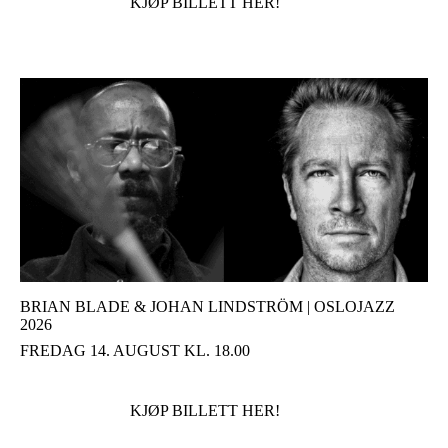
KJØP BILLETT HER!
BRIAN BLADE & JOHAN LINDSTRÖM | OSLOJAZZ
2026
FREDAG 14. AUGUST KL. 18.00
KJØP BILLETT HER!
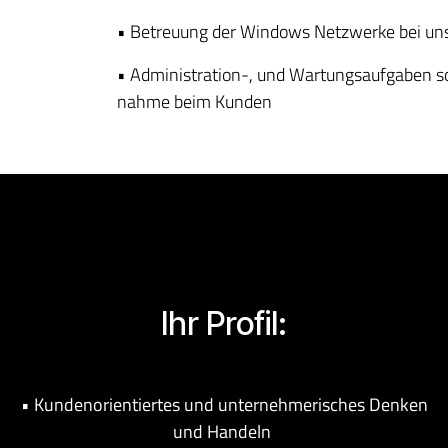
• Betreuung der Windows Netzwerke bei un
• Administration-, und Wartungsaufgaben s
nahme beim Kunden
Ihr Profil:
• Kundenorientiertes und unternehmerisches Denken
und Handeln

-=-=-

Work order:
Print each line from the one containing "BRIAN BLADE & JOHAN LINDSTRÖM | OSLOJAZZ" through the last line of the listing, both included, exactly and with no pictures.

Task result:
BRIAN BLADE & JOHAN LINDSTRÖM | OSLOJAZZ
2026
FREDAG 14. AUGUST KL. 18.00
KJØP BILLETT HER!
• Betreuung der Windows Netzwerke bei un
• Administration-, und Wartungsaufgaben s
nahme beim Kunden
Ihr Profil:
• Kundenorientiertes und unternehmerisches Denken
und Handeln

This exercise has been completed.